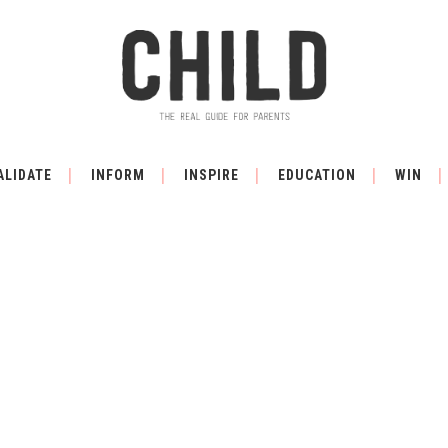
ALIDATE
INFORM
INSPIRE
EDUCATION
WIN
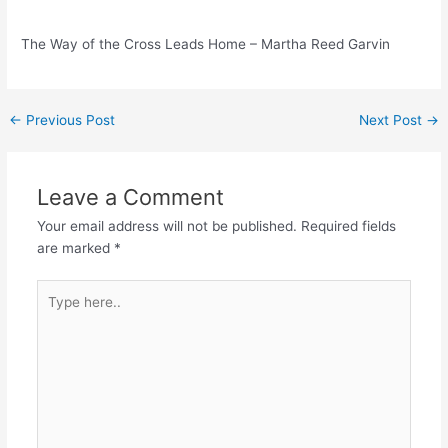
The Way of the Cross Leads Home – Martha Reed Garvin
Post
←
Previous Post
Next Post
→
navigation
Leave a Comment
Your email address will not be published.
Required fields
are marked
*
Type
here..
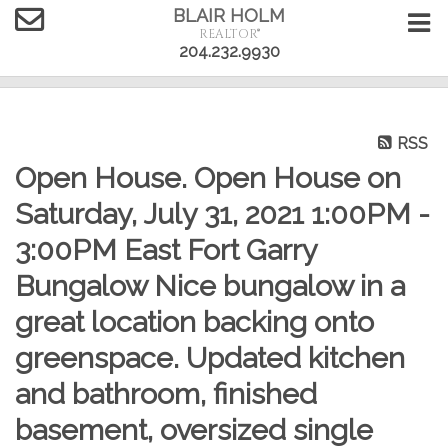
BLAIR HOLM
REALTOR®
204.232.9930
RSS
Open House. Open House on
Saturday, July 31, 2021 1:00PM -
3:00PM East Fort Garry
Bungalow Nice bungalow in a
great location backing onto
greenspace. Updated kitchen
and bathroom, finished
basement, oversized single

THE PROBLEM - Nothing but the lines from the one holding "Open House. Open House on" through the end of the listing above should appear, each exactly as given.

SOLUTION TO THE EXERCISE -
Open House. Open House on
Saturday, July 31, 2021 1:00PM -
3:00PM East Fort Garry
Bungalow Nice bungalow in a
great location backing onto
greenspace. Updated kitchen
and bathroom, finished
basement, oversized single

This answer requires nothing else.